The idea for this blog started about a year ago at a customer site where we were having periodic slowdowns, the system was not configured in Solution Manager for performance data collection and we could only visualise 1hr of performance statistics via ST03N before we affected system performance ourselves – we had a performance problem and limited ways to access the data to troubleshoot it, this got me thinking about the most effective way to do initial performance troubleshooting.
This blog will detail a way to perform a solid initial analysis on an SAP system using simple tools and visualisations to find where your performance issue is located. As this is quick and dirty, I am going to make a couple of assumptions
1. There is no Solution Manager or equivalent receiving any performance data for the SAP instance having performance issues
2. The issues are on an ABAP stack, DB independent.
3. The collection, analysis and visualisation had to be completed within 24hrs, or it could not be considered quick.
One of the most powerful tools in a systems administrators hands on an ABAP stack is the transaction /SDF/MON
I won’t describe each of the selections in detail, in general the default selections are useful for an initial data set. The main gap here is not having any visibility on the database metrics, which can pose a blind spot for any analysis. The picture below shows the output I received from a test run of the selections above.
This will provide the raw data for our analysis – although I can use data from ST03N, one of the biggest problems with that data is that there are a number of different scales for the same data type. For example time data in ST03N can be in seconds for some measures and milliseconds for others making analysis difficult.
Once the data has been collected the next phase is to analyse the data, this is easily the most time consuming part of the process – my good friend Andrew Fox calls it the iceberg challenge as most of the detailed work is under the surface. Below you can see a table of the metrics output by SDF/Mon and the additional metrics to aid calculations, for example determining the number of free work processes and the amount of used memory.
|Date||Time||Server Name||Act. WPs|
|Dia.WPs||RFC WPs||CPU Usr||CPU Sys|
|CPU Idle||Paging in||Paging out||Free Mem.|
|EM allocated||EM attached||EM global||Heap Memory|
|Paging Mem||Roll Mem||Dia.||Upd.|
|Additional data||Number of WPs||Physical Mem||Free WPs|
or a more readable version
After a number of attempts to find a way to represent and visualize the data in a meaningful way which would make it easy to show any issues – I found that aggregating abstracted data would be best at helping me to see specific effects.
The grouping below, shows the metrics which affect the area of study most. For example, having no free work processes, directly affects User performance, but it does not affect the Server performance. Similarly Paging affects Server performance directly, which raises CPU utilisation and indirectly affects User and Application performance.
|Free WP||Used Memory||CPU Idle||Sessions|
|CPU User||CPU Sys||Paging||Used Memory|
|Free WP||Sessions||Act WP||Logins|
Before grouping the metrics I had to abstract the values to give a consistent scale from good to bad.

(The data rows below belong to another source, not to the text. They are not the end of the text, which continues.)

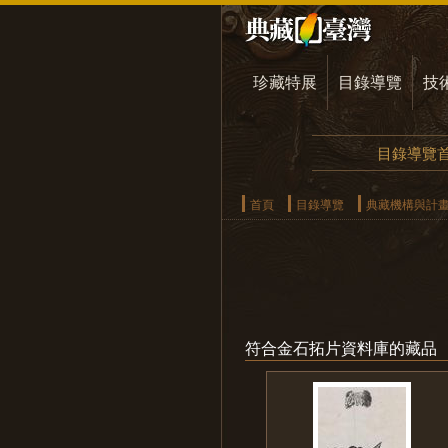
珍藏特展
目錄導覽
技
目錄導覽
首頁
目錄導覽
典藏機構與計
符合金石拓片資料庫的藏品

To do this I found the difference between the minimum and maximum values, then divided this into quartiles (2-4, 4-6, 6-8, 8-10). As shown below, I now had ranges to which specific and consistent values are applied.
Using the ability of Excel to filter data, shown below, I was able to add a column beside each metric and quickly mass populate it with the correct quartile value – for example, if the Used Memory on the system was 40954821 – then the value assigned to that entry is 4 as it sits in the 2nd Quartile between 28272242 and 56544484.
The table below shows how the abstraction produces the values which are now on a scale from good (2) to bad (>8), this makes graphing and visualising much easier.
The data cleansing and abstraction was by far the longest part of this piece of work, mostly because I was exploring new areas of data analysis and also because I had to be very clear about what I wanted to visualise. The visualisations were done pretty quickly, as I had consulted with some friends on the best way to visualise the data.
My initial desire was to use SAP Lumira and have an animation to show the peaks and troughs of the data in a visually stunning way – but this was not to be as Lumira does not have the ability to have Time hierarchies as detailed as seconds and the desktop version has a limitation to 10,000 data points. So in order to get the data visualised quickly, I just used Excel line graphs (shown below) – but these are not dynamic and are quite noisy.
From the graph above, you can see very easily that Application performance is generally good, the Server performance is stable but the User performance experience is worst of the three. This would then direct me to look at the components which are aggregated to provide the User totals and determine where is issue is located.
This analysis, although it has a number of steps in it, has yielded specific data which is easily understood and in a relatively short space of time. It certainly has yielded more insight to me than trying to consolidate ST03N data into a meaningful set of data.